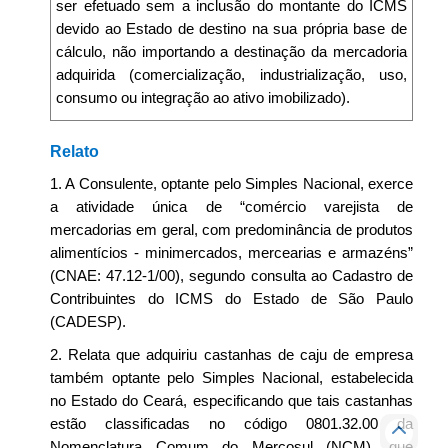
ser efetuado sem a inclusão do montante do ICMS
devido ao Estado de destino na sua própria base de
cálculo, não importando a destinação da mercadoria
adquirida (comercialização, industrialização, uso,
consumo ou integração ao ativo imobilizado).
Relato
1. A Consulente, optante pelo Simples Nacional, exerce
a atividade única de “comércio varejista de
mercadorias em geral, com predominância de produtos
alimentícios - minimercados, mercearias e armazéns”
(CNAE: 47.12-1/00), segundo consulta ao Cadastro de
Contribuintes do ICMS do Estado de São Paulo
(CADESP).
2. Relata que adquiriu castanhas de caju de empresa
também optante pelo Simples Nacional, estabelecida
no Estado do Ceará, especificando que tais castanhas
estão classificadas no código 0801.32.00 da
Nomenclatura Comum do Mercosul (NCM), que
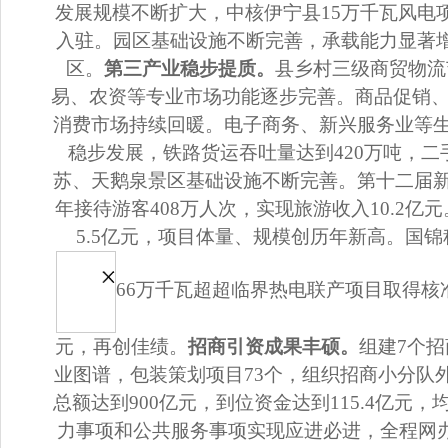
发展规模不断扩大，中核伊宁县
1
5
万千瓦
风电
入驻。园区基础设施不断完善，承载能力显著
区。
第三产业稳步提质
。
县乡村
三级
商贸物流
易、农资等专业市场功能逐步完善
。
商品
促销
消费市场持续回暖。
电子商务、新兴服务业等
稳步发展，铁路货运吞吐量达到
420
万吨，二
苏、天鹅泉景区基础设施不断完善。
第十二届
年接待游客
408
万人
次，实现旅游收入
10.2
亿元
5.5
亿元，项目体量、规模创历年新高。国锦
66
万千瓦超超临界热电联产项目取得核
元，再创佳绩。
招商引资成果丰硕。
组建
7
个招
业图谱，包装策划项目
73
个，组织
招商小分队
总额达到
900
亿元，到位资金达到
115.4
亿元，
力事项和公共服务事项
实现应进必进
，全程网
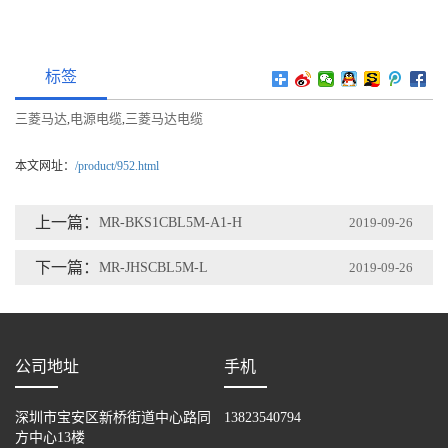
标签
三菱马达
电源电缆
三菱马达电缆
,
,
本文网址：
/product/952.html
上一篇：
MR-BKS1CBL5M-A1-H
2019-09-26
下一篇：
MR-JHSCBL5M-L
2019-09-26
公司地址
手机
深圳市宝安区新桥街道中心路同
13823540794
方中心13楼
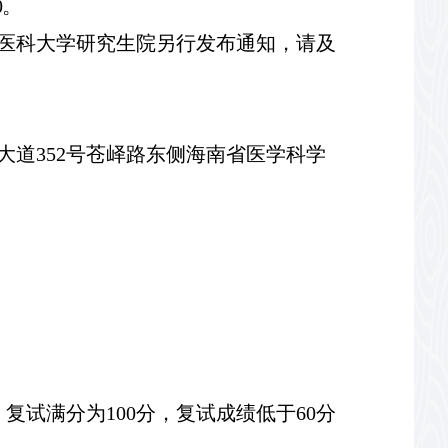
0。
南医科大学研究生
院
另行
发布
通知
，
请及
大道352号苍峄路东侧海南省医学科学
。
复试满分为
100分，复试成绩低于60分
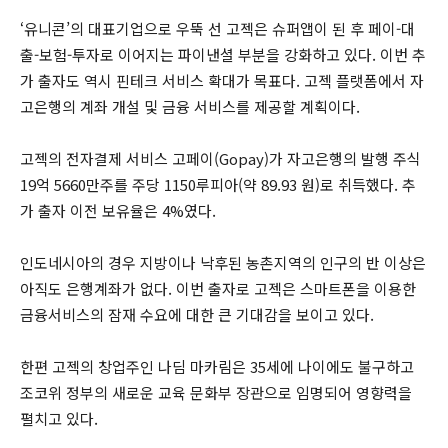
‘유니콘’의 대표기업으로 우뚝 선 고젝은 슈퍼앱이 된 후 페이-대
출-보험-투자로 이어지는 파이낸셜 부분을 강화하고 있다. 이번 추
가 출자도 역시 핀테크 서비스 확대가 목표다. 고젝 플랫폼에서 자
고은행의 계좌 개설 및 금융 서비스를 제공할 계획이다.
고젝의 전자결제 서비스 고페이(Gopay)가 자고은행의 발행 주식
19억 5660만주를 주당 1150루피아(약 89.93 원)로 취득했다. 추
가 출자 이전 보유율은 4%였다.
인도네시아의 경우 지방이나 낙후된 농촌지역의 인구의 반 이상은
아직도 은행계좌가 없다. 이번 출자로 고젝은 스마트폰을 이용한
금융서비스의 잠재 수요에 대한 큰 기대감을 보이고 있다.
한편 고젝의 창업주인 나딤 마카림은 35세에 나이에도 불구하고
조코위 정부의 새로운 교육 문화부 장관으로 임명되어 영향력을
펼치고 있다.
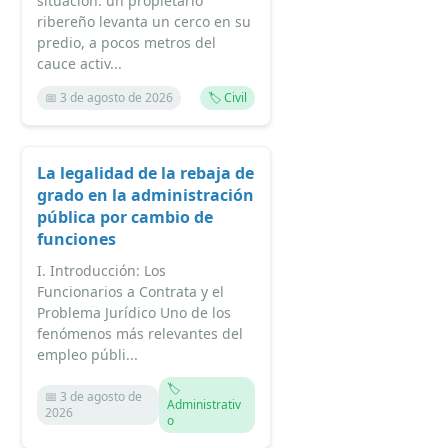
situación: un propietario
ribereño levanta un cerco en su
predio, a pocos metros del
cauce activ...
📅 3 de agosto de 2026
🏷️ Civil
La legalidad de la rebaja de
grado en la administración
pública por cambio de
funciones
I. Introducción: Los
Funcionarios a Contrata y el
Problema Jurídico Uno de los
fenómenos más relevantes del
empleo públi...
🏷️
📅 3 de agosto de
Administrativ
2026
o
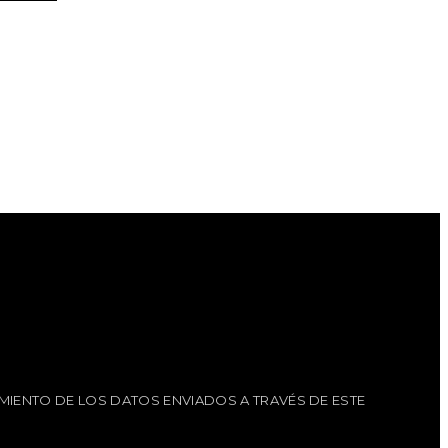
MIENTO DE LOS DATOS ENVIADOS A TRAVÉS DE ESTE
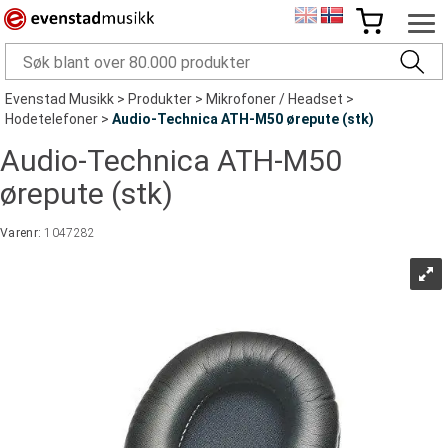
Evenstad Musikk
>
Produkter
>
Mikrofoner / Headset
>
Hodetelefoner
>
Audio-Technica ATH-M50 ørepute (stk)
Audio-Technica ATH-M50
ørepute (stk)
Varenr:
1047282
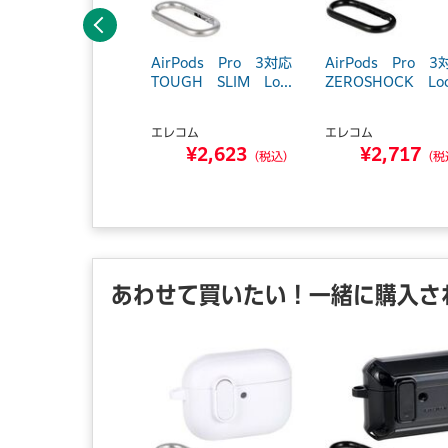
前へ
eria 10 VII／TO
AirPods Pro 3対応
AirPods Pro 3
H SLIM LIT...
TOUGH SLIM Lo...
ZEROSHOCK Loc.
レコム
エレコム
エレコム
¥2,091
¥2,623
¥2,717
（税込）
（税込）
（税
あわせて買いたい！一緒に購入さ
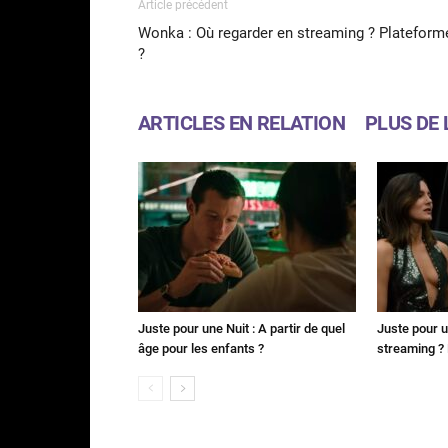
Article précédent
Wonka : Où regarder en streaming ? Plateform
?
ARTICLES EN RELATION
PLUS DE 
Juste pour une Nuit : A partir de quel
Juste pour u
âge pour les enfants ?
streaming ? 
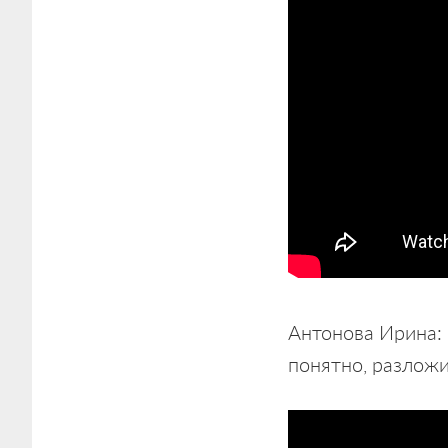
Антонова Ирина: 
понятно, разложи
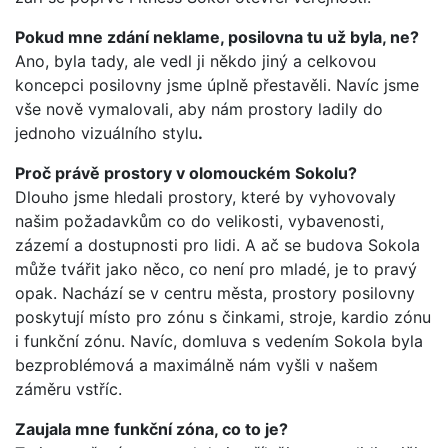
Pokud mne zdání neklame, posilovna tu už byla, ne?
Ano, byla tady, ale vedl ji někdo jiný a celkovou
koncepci posilovny jsme úplně přestavěli. Navíc jsme
vše nově vymalovali, aby nám prostory ladily do
jednoho vizuálního stylu
.
Proč právě prostory v olomouckém
Sokolu?
Dlouho jsme hledali prostory, které by vyhovovaly
našim požadavkům co do velikosti, vybavenosti,
zázemí a dostupnosti pro lidi. A ač se budova Sokola
může tvářit jako něco, co není pro mladé, je to pravý
opak. Nachází se v centru města, prostory posilovny
poskytují místo pro zónu s činkami, stroje, kardio zónu
i funkční zónu. Navíc, domluva s vedením Sokola byla
bezproblémová a maximálně nám vyšli v našem
záměru vstříc.
Zaujala mne funkční zóna, co to je?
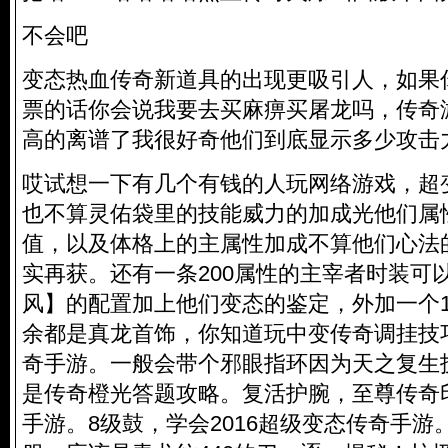
不会吧
变态热血传奇新道具的出现更吸引人，如果你
票的话你会说我要去买麻痹买屠龙吗，传奇
高的离谱了我很好奇他们到底显示多少攻击
哎试想一下有几个有钱的人玩网络游戏，超
也不算灵佑袋里的技能威力的加成光他们属
值，以及体格上的主属性加成不算他们心法
实再获。还有一条200属性的主宰者时装可
风】的配置加上他们变态的鉴定，外加一个1
余都是真龙首饰，你知道
玩中变传奇调挂技
奇手游。一般会带个邪眼指环因为天之复生
是传奇橙光答题攻略。复活护腕，至尊传奇
手游。8级鼓，学会2016超级变态传奇手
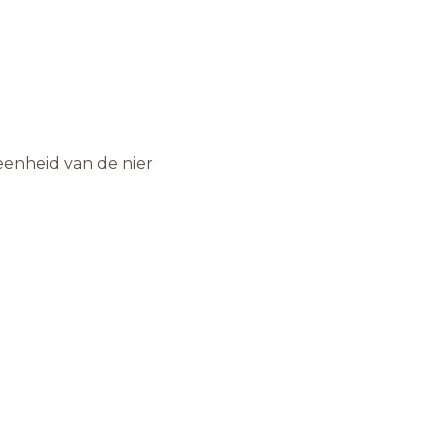
eenheid van de nier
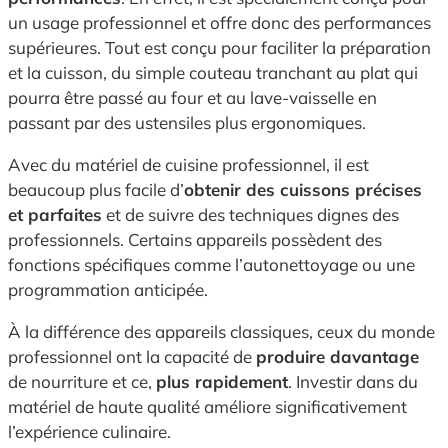
un usage professionnel et offre donc des performances
supérieures. Tout est conçu pour faciliter la préparation
et la cuisson, du simple couteau tranchant au plat qui
pourra être passé au four et au lave-vaisselle en
passant par des ustensiles plus ergonomiques.
Avec du matériel de cuisine professionnel, il est
beaucoup plus facile d’
obtenir des cuissons précises
et parfaites
et de suivre des techniques dignes des
professionnels. Certains appareils possèdent des
fonctions spécifiques comme l’autonettoyage ou une
programmation anticipée.
À la différence des appareils classiques, ceux du monde
professionnel ont la capacité de
produire davantage
de nourriture et ce,
plus rapidement
. Investir dans du
matériel de haute qualité améliore significativement
l’expérience culinaire.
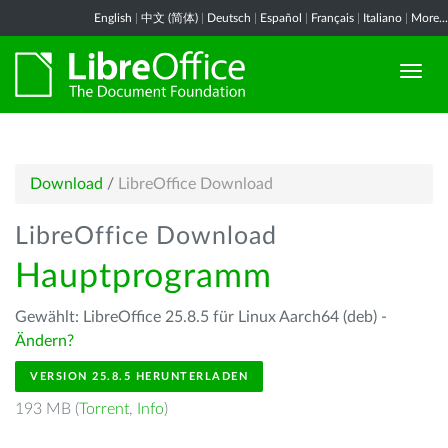
English
|
中文 (简体)
|
Deutsch
|
Español
|
Français
|
Italiano
|
More...
Download
/
LibreOffice Download
LibreOffice Download
Hauptprogramm
Gewählt: LibreOffice 25.8.5 für Linux Aarch64 (deb) -
Ändern?
VERSION 25.8.5 HERUNTERLADEN
193 MB (
Torrent
,
Info
)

•••••

▶ _WHAT IS NEEDED_
Please output the material above again, exactly, and omit every image.

▶ _EXERCISE RESULT_
ser efetuado sem a inclusão do montante do ICMS
devido ao Estado de destino na sua própria base de
cálculo, não importando a destinação da mercadoria
adquirida (comercialização, industrialização, uso,
consumo ou integração ao ativo imobilizado).
Relato
1. A Consulente, optante pelo Simples Nacional, exerce
a atividade única de “comércio varejista de
mercadorias em geral, com predominância de produtos
alimentícios - minimercados, mercearias e armazéns”
(CNAE: 47.12-1/00), segundo consulta ao Cadastro de
Contribuintes do ICMS do Estado de São Paulo
(CADESP).
2. Relata que adquiriu castanhas de caju de empresa
também optante pelo Simples Nacional, estabelecida
no Estado do Ceará, especificando que tais castanhas
estão classificadas no código 0801.32.00 da
Nomenclatura Comum do Mercosul (NCM), que
发展规模不断扩大，中核伊宁县
1
5
万千瓦
风电
入驻。园区基础设施不断完善，承载能力显著
区。
第三产业稳步提质
。
县乡村
三级
商贸物流
易、农资等专业市场功能逐步完善
。
商品
促销
消费市场持续回暖。
电子商务、新兴服务业等
稳步发展，铁路货运吞吐量达到
420
万吨，二
苏、天鹅泉景区基础设施不断完善。
第十二届
年接待游客
408
万人
次，实现旅游收入
10.2
亿元
5.5
亿元，项目体量、规模创历年新高。国锦
66
万千瓦超超临界热电联产项目取得核
元，再创佳绩。
招商引资成果丰硕。
组建
7
个招
业图谱，包装策划项目
73
个，组织
招商小分队
总额达到
900
亿元，到位资金达到
115.4
亿元，
力事项和公共服务事项
实现应进必进
，全程网
标签
三菱马达
电源电缆
三菱马达电缆
,
,
本文网址：
/product/952.html
上一篇：
MR-BKS1CBL5M-A1-H
2019-09-26
下一篇：
MR-JHSCBL5M-L
2019-09-26
公司地址
手机
深圳市宝安区新桥街道中心路同
13823540794
方中心13楼
0。
南医科大学研究生
院
另行
发布
通知
，
请及
大道352号苍峄路东侧海南省医学科学
。
复试满分为
100分，复试成绩低于60分
‘유니콘’의 대표기업으로 우뚝 선 고젝은 슈퍼앱이 된 후 페이-대
출-보험-투자로 이어지는 파이낸셜 부분을 강화하고 있다. 이번 추
가 출자도 역시 핀테크 서비스 확대가 목표다. 고젝 플랫폼에서 자
고은행의 계좌 개설 및 금융 서비스를 제공할 계획이다.
고젝의 전자결제 서비스 고페이(Gopay)가 자고은행의 발행 주식
19억 5660만주를 주당 1150루피아(약 89.93 원)로 취득했다. 추
가 출자 이전 보유율은 4%였다.
인도네시아의 경우 지방이나 낙후된 농촌지역의 인구의 반 이상은
아직도 은행계좌가 없다. 이번 출자로 고젝은 스마트폰을 이용한
금융서비스의 잠재 수요에 대한 큰 기대감을 보이고 있다.
한편 고젝의 창업주인 나딤 마카림은 35세에 나이에도 불구하고
조코위 정부의 새로운 교육 문화부 장관으로 임명되어 영향력을
펼치고 있다.
situación: un propietario
ribereño levanta un cerco en su
predio, a pocos metros del
cauce activ...
📅 3 de agosto de 2026
🏷️ Civil
La legalidad de la rebaja de
grado en la administración
pública por cambio de
funciones
I. Introducción: Los
Funcionarios a Contrata y el
Problema Jurídico Uno de los
fenómenos más relevantes del
empleo públi...
🏷️
📅 3 de agosto de
Administrativ
2026
o
MIENTO DE LOS DATOS ENVIADOS A TRAVÉS DE ESTE
Evenstad Musikk
>
Produkter
>
Mikrofoner / Headset
>
Hodetelefoner
>
Audio-Technica ATH-M50 ørepute (stk)
Audio-Technica ATH-M50
ørepute (stk)
Varenr:
1047282
前へ
eria 10 VII／TO
AirPods Pro 3対応
AirPods Pro 3
H SLIM LIT...
TOUGH SLIM Lo...
ZEROSHOCK Loc.
レコム
エレコム
エレコム
¥2,091
¥2,623
¥2,717
（税込）
（税込）
（税
あわせて買いたい！一緒に購入さ
Article précédent
Wonka : Où regarder en streaming ? Plateform
?
ARTICLES EN RELATION
PLUS DE 
Juste pour une Nuit : A partir de quel
Juste pour u
âge pour les enfants ?
streaming ? 
Антонова Ирина: 
понятно, разложи
Pokud mne zdání neklame, posilovna tu už byla, ne?
Ano, byla tady, ale vedl ji někdo jiný a celkovou
koncepci posilovny jsme úplně přestavěli. Navíc jsme
vše nově vymalovali, aby nám prostory ladily do
jednoho vizuálního stylu
.
Proč právě prostory v olomouckém
Sokolu?
Dlouho jsme hledali prostory, které by vyhovovaly
našim požadavkům co do velikosti, vybavenosti,
zázemí a dostupnosti pro lidi. A ač se budova Sokola
může tvářit jako něco, co není pro mladé, je to pravý
opak. Nachází se v centru města, prostory posilovny
poskytují místo pro zónu s činkami, stroje, kardio zónu
i funkční zónu. Navíc, domluva s vedením Sokola byla
bezproblémová a maximálně nám vyšli v našem
záměru vstříc.
Zaujala mne funkční zóna, co to je?
不会吧
变态热血传奇新道具的出现更吸引人，如果你
票的话你会说我要去买麻痹买屠龙吗，传奇
高的离谱了我很好奇他们到底显示多少攻击
哎试想一下有几个有钱的人玩网络游戏，超
也不算灵佑袋里的技能威力的加成光他们属
值，以及体格上的主属性加成不算他们心法
实再获。还有一条200属性的主宰者时装可
风】的配置加上他们变态的鉴定，外加一个1
余都是真龙首饰，你知道
玩中变传奇调挂技
奇手游。一般会带个邪眼指环因为天之复生
是传奇橙光答题攻略。复活护腕，至尊传奇
手游。8级鼓，学会2016超级变态传奇手
eenheid van de nier
un usage professionnel et offre donc des performances
supérieures. Tout est conçu pour faciliter la préparation
et la cuisson, du simple couteau tranchant au plat qui
pourra être passé au four et au lave-vaisselle en
passant par des ustensiles plus ergonomiques.
Avec du matériel de cuisine professionnel, il est
beaucoup plus facile d’
obtenir des cuissons précises
et parfaites
et de suivre des techniques dignes des
professionnels. Certains appareils possèdent des
fonctions spécifiques comme l’autonettoyage ou une
programmation anticipée.
À la différence des appareils classiques, ceux du monde
professionnel ont la capacité de
produire davantage
de nourriture et ce,
plus rapidement
. Investir dans du
matériel de haute qualité améliore significativement
l’expérience culinaire.
English
|
中文 (简体)
|
Deutsch
|
Español
|
Français
|
Italiano
|
More...
Download
/
LibreOffice Download
LibreOffice Download
Hauptprogramm
Gewählt: LibreOffice 25.8.5 für Linux Aarch64 (deb) -
Ändern?
VERSION 25.8.5 HERUNTERLADEN
193 MB (
Torrent
,
Info
)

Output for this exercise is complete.